Today D-Wave Systems released an open-source, quantum software tool as part of its strategic initiative to build and foster a quantum software development ecosystem. The new tool, qbsolv, enables developers to build higher-level tools and applications leveraging the quantum computing power of systems provided by D-Wave, without the need to understand the complex physics of quantum computers.
Just as a software ecosystem helped to create the immense computing industry that exists today, building a quantum computing industry will require software accessible to the developer community,” said Bo Ewald, president, D-Wave International Inc. “D-Wave is building a set of software tools that will allow developers to use their subject-matter expertise to build tools and applications that are relevant to their business or mission. By making our tools open source, we expand the community of people working to solve meaningful problems using quantum computers.”
The promise of qbsolv and quantum acceleration is to enable faster solutions to larger and more complex problems. Users given early access to qbsolv have validated its benefits, and started to develop and release new software tools and applications building on it.
Qbsolv is used to solve large optimization problems, useful in a wide range of important applications. Qbsolv handles large problems by automatically breaking them down into smaller segments that can run individually on D-Wave’s quantum processor, then combining the individual answers into one overall solution. To date, users have shown that qbsolv enables solution of problems up to twenty times larger than could be solved on a D-Wave processor without using qbsolv. As the power of the D-Wave system continues to increase, the size of the individual problem segments will increase, allowing solution of even larger problems in less time. Qbsolv, along with a technical white paper, is available now on GitHub.

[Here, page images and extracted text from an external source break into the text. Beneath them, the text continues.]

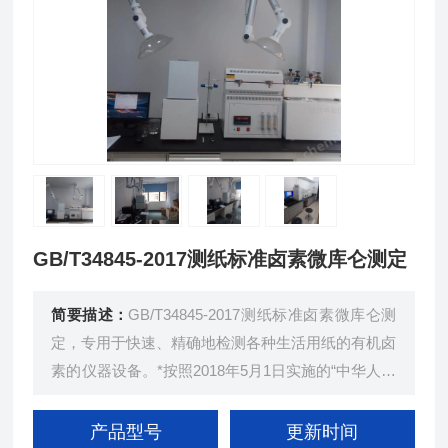
GB/T34845-2017测纸标准卤素微库仑测定
简要描述：
GB/T34845-2017测纸标准卤素微库仑测
定，专用于快速、精确地检测各种生活用纸的有机卤
素的仪器设备。*按照2018年5月1日实施的“中华人民
共和国国家标准GB/T34845-2017生活用纸可吸附有
机卤素（AOX）的测定"标准；
产品型号
更新时间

Users given early access to qbsolv have already validated its use in several domains, including:
- Scientists at Los Alamos National Laboratory used qbsolv with a D-Wave system to find better ways of splitting the molecules on which they performed electronic structure calculations, among the most computationally intensive of all scientific calculations. In some cases this new method gave better results than the industry-standard graph partitioner and the winner of last year’s graph-partitioning challenge.
- Scientists at a research institute are using qbsolv to find a faster solution to the multiple-sequence-alignment (MSA) problem from genomics, a computationally hard problem used to study the evolution and function of DNA, RNA and protein.
D-Wave’s release of qbsolv adds to a growing software ecosystem that enables application developers to use D-Wave’s quantum systems more quickly and easily. Quantum software companies such as 1QBit, QC Ware and QxBranch as well as users of D-Wave’s systems are building tools and applications. D-Wave often works with these diverse groups to foster development of software that is both useful and effectively leverages quantum resources.
The quantum applications developer community includes noteworthy players such as Fred Glover, the inventor of the tabu search solver. “Qbsolv opens a world of possibility for developers,” said Glover. “Quantum applications are a new frontier and we’re just beginning to scratch the surface of what can be accomplished. We are looking forward to implementing new hybrid quantum/classical algorithms working with D-Wave’s qbsolv developers.”
Scott Pakin, a computer scientist at Los Alamos National Laboratory, has built a quantum macro assembler, available on GitHub, that leverages qbsolv to create programs that would otherwise be too large to implement on the D-Wave system. Other prominent national labs are also using qbsolv to develop quantum computing frameworks that they hope to open source.
In order to encourage widespread use of the tool, qbsolv is designed to ingest a quadratic unconstrained binary optimization (QUBO) format that is familiar and accessible to application developers. The QUBO form has been used with classical computing to solve many different kinds of problems. As an example, in one clinical trial an application developed in QUBO form was successful in predicting epileptic seizures 20-40 minutes in advance of their occurrence. Another study using the QUBO form explored grouping machines and parts together in a flexible manufacturing system in order to facilitate economies in time and cost.